A Reggio Calabria, nel percorso “Verso il 25 aprile”, la figura di Tina Anselmi è tornata al centro del dibattito pubblico attraverso una giornata di riflessione e confronto che ha unito memoria storica e attualità. L’iniziativa, promossa dal Circolo Arci Samarcanda e dalla sezione Anpi “Nilde Iotti”, ha costruito un dialogo articolato tra generazioni, mettendo in relazione l’esperienza della Resistenza con le sfide civili del presente.

A guidare questo percorso è stata Mariastella Campanelli, autrice del volume “Tina Anselmi. La ragazza della Repubblica”, che ha restituito una narrazione capace di andare oltre la dimensione celebrativa, riportando al centro la concretezza delle scelte individuali. «È una ragazza che, in un momento preciso della sua giovinezza, ha capito da che parte stare», ha spiegato, indicando in quella consapevolezza il punto di origine di un’intera vicenda politica e umana.

Una scelta che nasce in un contesto drammatico e che si traduce in azione: la giovane Anselmi entra nella Resistenza come staffetta partigiana, operando sotto il nome di battaglia Gabriella. «Ha combattuto sulle colline del Veneto, vivendo tutto questo spesso nel silenzio, senza che neanche la famiglia fosse pienamente consapevole», ha raccontato Campanelli, sottolineando come quell’esperienza non sia stata solo un passaggio biografico, ma una matrice profonda di tutto ciò che sarebbe venuto dopo.

Da quella fase prende forma una figura politica che attraversa la storia repubblicana mantenendo una coerenza rara. Non solo la prima donna ministro nella storia italiana, ma anche una protagonista di riforme strutturali e passaggi istituzionali decisivi. «Il Servizio sanitario nazionale porta anche la sua impronta», ha ricordato l’autrice, evidenziando come il suo impegno si sia sempre collocato nel punto di incontro tra istituzioni e bisogni reali delle persone.

Nel confronto con gli studenti, il racconto ha assunto una valenza ancora più diretta: non una figura da consegnare alla memoria, ma un esempio da interrogare. Il principio più volte richiamato – «per cambiare il mondo bisogna esserci» – è emerso come chiave di lettura attuale, capace di parlare a una generazione chiamata a ridefinire le forme della partecipazione.

Nel pomeriggio, il dibattito si è allargato alla città, con l’intervento di Patrizia Gambardella, presidente della sezione Anpi “Nilde Iotti” di Reggio Calabria, che ha riportato il focus sul significato politico della figura di Anselmi. «Non si è mai fermata.
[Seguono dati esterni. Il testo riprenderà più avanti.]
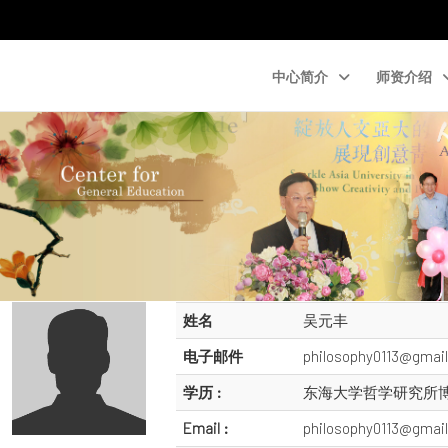
中心简介
师资介绍
姓名
吴元丰
电子邮件
philosophy0113@gmai
学历 :
东海大学哲学研究所
Email :
philosophy0113@gmai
Ha sempre combattuto per i diritti di tutti, ma soprattutto per quelli delle donne», ha affermato, restituendo l’immagine di una protagonista capace di muoversi con determinazione anche nei contesti più complessi.

Un passaggio emblematico di questo percorso resta il lavoro nella commissione parlamentare d’inchiesta sulla P2, affidatole da Nilde Iotti, che ne riconobbe il rigore e l’autorevolezza. Un incarico che segnò uno dei momenti più delicati della vita istituzionale italiana e che conferma la statura politica di Anselmi, lontana da ogni logica di opportunismo.

Per Gambardella, il senso della giornata si colloca proprio nella capacità di rendere questa eredità accessibile e viva: «Raccontare Tina Anselmi oggi significa parlare ai giovani, far comprendere che la Resistenza non è un fatto chiuso nel passato, ma un processo che continua nelle scelte quotidiane».

Il libro di Campanelli diventa così il punto di partenza per una riflessione più ampia, che attraversa il ruolo delle donne nella storia repubblicana – dalle staffette partigiane alle madri costituenti – fino alle forme contemporanee di resistenza contro disuguaglianze e discriminazioni.

Ne emerge un quadro in cui memoria e presente non si sovrappongono, ma si interrogano. La figura di Tina Anselmi, in questo senso, continua a indicare una direzione precisa: la politica come responsabilità, come presenza, come capacità di scegliere. Una lezione che, a distanza di decenni, conserva intatta la sua forza.